Cazzola, Di Bari, Gennari e Napolioni insieme fanno 93
per una media di 23 anni appena. La conseguenza è
semplice ed anche… matematica: coprendo più zone
del campo, il gioco diventa automaticamente più corto,
quindi più producente. Indispensabile contro un forte
Teramo che, passato subito in svantaggio, ha triplicato
gli sforzi costringendo i rossoblù alla difensiva.
Soltanto al 22’ della ripresa la Samb tornava ad
impensierire Mancinelli con una splendida
triangolazione Fanesi-Bifini che Borneo concludeva di
poco sopra la traversa. L’ex pesarese non è apparso in
buone condizioni di forma per via dell’influenza che gli
ha fatto saltare in settimana un paio di allenamenti. A
Fanesi, invece, l’aria della sua città lo ha riportato
subito a livelli di grande efficienza: suo il tiro che sul
rimpallo Napolioni ha trasformato in gol.

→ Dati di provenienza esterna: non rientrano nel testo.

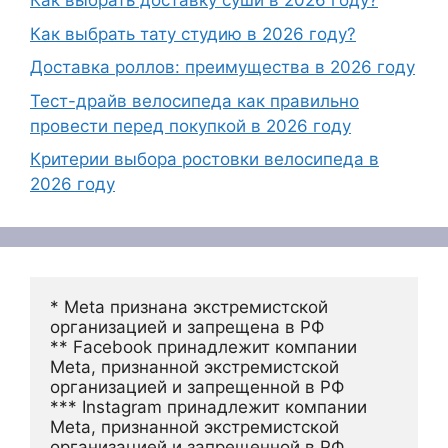
Как выбрать доставку суши в 2026 году?
Как выбрать тату студию в 2026 году?
Доставка роллов: преимущества в 2026 году
Тест-драйв велосипеда как правильно
провести перед покупкой в 2026 году
Критерии выбора ростовки велосипеда в
2026 году
* Meta признана экстремистской 
организацией и запрещена в РФ
** Facebook принадлежит компании 
Meta, признанной экстремистской 
организацией и запрещенной в РФ
*** Instagram принадлежит компании 
Meta, признанной экстремистской 
организацией и запрещенной в РФ 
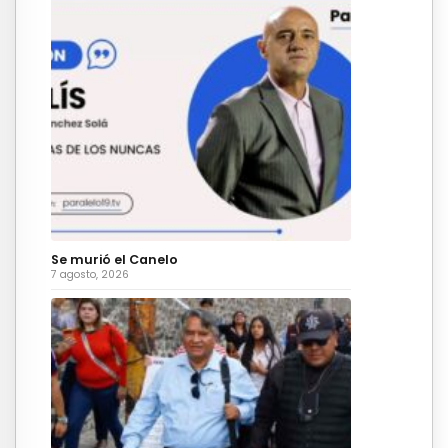
Se murió el Canelo
7 agosto, 2026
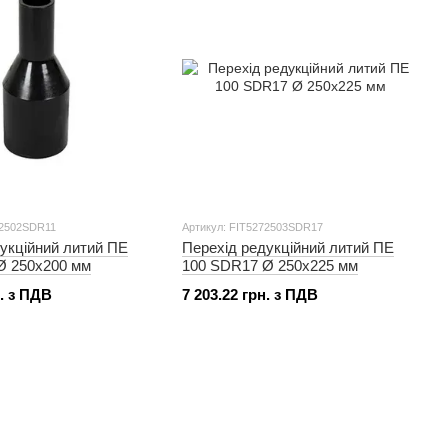
72502SDR11
Артикул: FIT5272503SDR17
укційний литий ПЕ
Перехід редукційний литий ПЕ
Ø 250x200 мм
100 SDR17 Ø 250x225 мм
н. з ПДВ
7 203.22 грн. з ПДВ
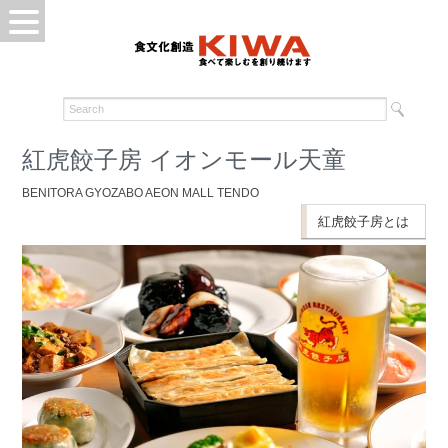
紅虎餃子房 イオンモール天童
BENITORA GYOZABO AEON MALL TENDO
紅虎餃子房とは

In conclusione quindi non una grande Samb ma una
squadra in grado di contenere sul piano atletico e della
corsa una formazione in grandissima forma come
quella di Zecchini che nelle ultime due gare aveva vinto
a Viterbo e con il Taranto. Una squadra da temere in
funzione play off visto che l’Acireale vola troppo in alto
per tutti. Una vittoria che poteva riportare la gioia negli
spogliatoti che però stavolta erano chiusi per tutti. La
motivazione? Nessuno la conosce. A parer mio sarà
difficile da trovare anche nei prossimi giorni.

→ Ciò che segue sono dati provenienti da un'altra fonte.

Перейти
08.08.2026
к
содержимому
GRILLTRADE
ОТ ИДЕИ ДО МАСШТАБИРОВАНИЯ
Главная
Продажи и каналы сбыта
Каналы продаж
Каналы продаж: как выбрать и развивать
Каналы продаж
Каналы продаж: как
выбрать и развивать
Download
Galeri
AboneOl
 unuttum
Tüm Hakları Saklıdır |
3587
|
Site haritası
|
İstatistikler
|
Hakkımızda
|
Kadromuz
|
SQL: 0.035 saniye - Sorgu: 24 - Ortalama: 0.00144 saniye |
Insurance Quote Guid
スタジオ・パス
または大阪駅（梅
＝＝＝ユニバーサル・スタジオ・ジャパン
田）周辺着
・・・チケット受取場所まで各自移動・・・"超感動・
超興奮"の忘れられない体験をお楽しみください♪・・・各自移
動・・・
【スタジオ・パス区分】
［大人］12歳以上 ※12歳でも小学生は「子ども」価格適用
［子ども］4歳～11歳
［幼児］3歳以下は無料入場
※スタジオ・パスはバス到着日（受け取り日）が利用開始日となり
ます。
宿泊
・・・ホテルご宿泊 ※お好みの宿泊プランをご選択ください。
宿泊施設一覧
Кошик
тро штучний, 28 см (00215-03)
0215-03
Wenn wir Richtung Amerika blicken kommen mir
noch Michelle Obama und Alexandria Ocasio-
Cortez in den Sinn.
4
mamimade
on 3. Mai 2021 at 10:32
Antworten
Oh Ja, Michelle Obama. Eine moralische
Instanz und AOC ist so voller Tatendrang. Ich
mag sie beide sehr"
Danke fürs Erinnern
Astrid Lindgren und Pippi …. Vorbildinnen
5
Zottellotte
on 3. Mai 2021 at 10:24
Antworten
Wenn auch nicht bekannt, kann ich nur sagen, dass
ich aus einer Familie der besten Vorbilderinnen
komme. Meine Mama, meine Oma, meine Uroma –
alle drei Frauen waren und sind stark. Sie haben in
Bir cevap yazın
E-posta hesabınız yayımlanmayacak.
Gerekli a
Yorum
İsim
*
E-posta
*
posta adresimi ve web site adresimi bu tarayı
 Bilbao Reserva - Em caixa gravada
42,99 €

La più bella soddisfazione odierna resta quella di una
Samb (quella di tutti, dei Roncarolo, dei Zoboletti, dei
Gaucci) che, dopo ben 56 anni ha battuto il Teramo in
una gara casalinga.

(np)

cronaca

PRIMO TEMPO

7’Fanesi prova il tiro, la palla è ribattuta da un difensore
teramano ma dal limite dell’area di rigore interviene
Napolioni che con un secco sinistro batte Mancinelli;

8′ Facci serve De Florio, tiro da fuori area con Aprea che
devia in angolo;

10′ Ancora De Florio prova un gran tiro a scendere da
venticinque metri, Aprea devia ancora in angolo;

39′ Ammonito Taccucci;

43′ Ammonito Vincenti;

2 minuti di recupero.

SECONDO TEMPO.

1′ Tiro di Manni dalla distanza con la palla, deviata di
testa da Cottini, che si impenna e termina un metro
oltre l’incrocio dei pali;

9′ Palla buona per Quadrini che, dal vertice sinistro
dell’area di rigore, calcia malamente;

22′ Bella azione della Samb: Fanesi difende la palla e
serve Bifini sulla fascia sinistra, cross di prima
intenzione del fantasista e testa di Borneo a centro
area, ma il pallone termina a lato;

32′ Episodio curioso: la Samb chiede il cambio di
Borneo con N’tamack, ma poi interviene Trillini e la
sostituzione viene effettuata un minuto dopo, ma
stavolta esce l’esausto e bravo Cazzola: c’era stato un
errore nel tabellone;

35′ Cross di Bifini dalla destra, Borneo prova il tiro al
volo con il sinistro fuori dall’area di rigore, traiettoria
troppo alta;

36′ Fanesi centra un pallone teso dalla destra, Borneo
in tuffo sfiora l’impatto con il pallone a pochi metri da
Mancinelli; il Riviera delle Palme è una bolgia;

45′ Mancino ha la palla buona: al limite dell’area di
rigore si aggiusta la palla e mira al secondo palo, ma
Aprea non si fa sorprendere;

49′ Pericolosissimo contrattacco del Teramo, ma
l’azione sfuma per un fuorigioco. 5 minuti di recupero.